I have not encountered this problem. Usually, more variants == 'better' result. Also, I am unsure what you mean about the --indep option. This option calculates variants in disequilibrium via VIF: https://www.cog-genomics.org/plink/1.9/ld

Can you show the code that you are using for all steps? MAF 0.05 is too low, in my opinion - I would use 0.1 - 0.2

0
Entering edit mode

It is difficult to say... I would be interested to observe the variants that are different and to understand at which stage these are being filtered out.

I am new to population genetics, but what I understand so far is that to compare LD between 2 population, I should use the same set of variants. Is that not so? My aim is to see if there is a difference in gene structure among the different populations.

How are you applying the MAF filter? - globally, or per population?

The MAF filter is applied globally - I filtered the VCF file for each chromosome using vcftools

vcftools --gzvcf ALL.chr13.phase3_shapeit2_mvncall_integrated_v5b.20130502.genotypes.vcf.gz
--maf 0.05  --max-alleles 2 --recode --remove-indels --stdout


I have not encountered this problem. Usually, more variants == 'better' result.

Maybe I should increase my canvas size and the plots might display. I will try that.

Also, I am unsure what you mean about the --indep option

In the plink forum, when I asked this question, I was adviced to use this option. But my understanding of this option is that it will give a list of variants that are independent and NOT in LD with each other, which is opposite of what I am looking for.

Can you show the code that you are using for all steps?

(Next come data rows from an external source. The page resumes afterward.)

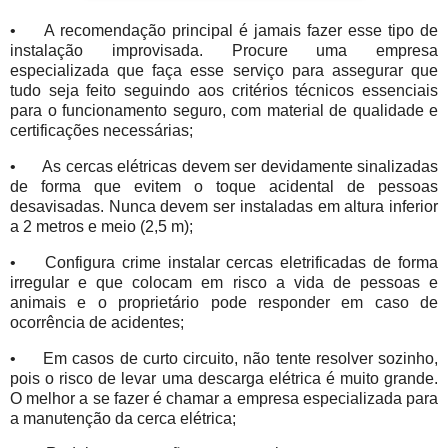
•
A recomendação principal é jamais fazer esse tipo de
instalação improvisada. Procure uma empresa
especializada que faça esse serviço para assegurar que
tudo seja feito seguindo aos critérios técnicos essenciais
para o funcionamento seguro, com material de qualidade e
certificações necessárias;
•
As cercas elétricas devem ser devidamente sinalizadas
de forma que evitem o toque acidental de pessoas
desavisadas. Nunca devem ser instaladas em altura inferior
a 2 metros e meio (2,5 m);
•
Configura crime instalar cercas eletrificadas de forma
irregular e que colocam em risco a vida de pessoas e
animais e o proprietário pode responder em caso de
ocorrência de acidentes;
•
Em casos de curto circuito, não tente resolver sozinho,
pois o risco de levar uma descarga elétrica é muito grande.
O melhor a se fazer é chamar a empresa especializada para
a manutenção da cerca elétrica;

# extract gene region for each sub population from VCF file
vcf_to_ped_convert.pl -vcf chr12_maf0.05.vcf.gz -sample_panel_file ALL.panel -region 12:112204691−112247782 -population GWD -output_ped gene1.ped -output_info gene1.info
# convert info file into map file
info_to_map.pl gene1.info > gene1.map
# calculate LD
plink1.9 --file gene1 -r2 square --out gene1 --biallelic-only --snps-only
# plot in R
library(gaston)
LD.plot(gene1_matrix)

1
Entering edit mode

In the plink forum, when I asked this question, I was adviced to use this option. But my understanding of this option is that it will give a list of variants that are independent and NOT in LD with each other, which is opposite of what I am looking for.

Yes, it identifies a set of variants that are in 'approximate' linkage equilibrium, and this is achieved by identifying and filtering out other variants that are in disequilibrium, based on a threshold, like r-squared or VIF.

I have not used gaston, unfortunately.

For haploblock analysis, you don't have to filter out any SNPs based on LD; however, you could still apply the Global MAF filter, if you wish. This being said, the haploblocks are very much defined based on r-squared or some other metric.

What you are doing we did previously for comparing 1000 Genomes populations, i.e., comparing their haplo-blocks and -types across a specific gene. If you can take a look at my part 3, here: Manhattan plots and linkage disequilibrium heatmap, and also here for a more complete walkthrough: How do I compute ld blocks from the hapmap ld_data?

The actual comparisons were then just visual, e.g., "this 'haplotype' was observed at higher frequency in South-East Asians when compared to Europeans".

1
Entering edit mode

Thank you so much for your insights! I have a clearer picture of what is to be done now. I had read the part 3 of your tutorial earlier but understood its significance to my problem only now. The ld blocks tutorial makes it clearer.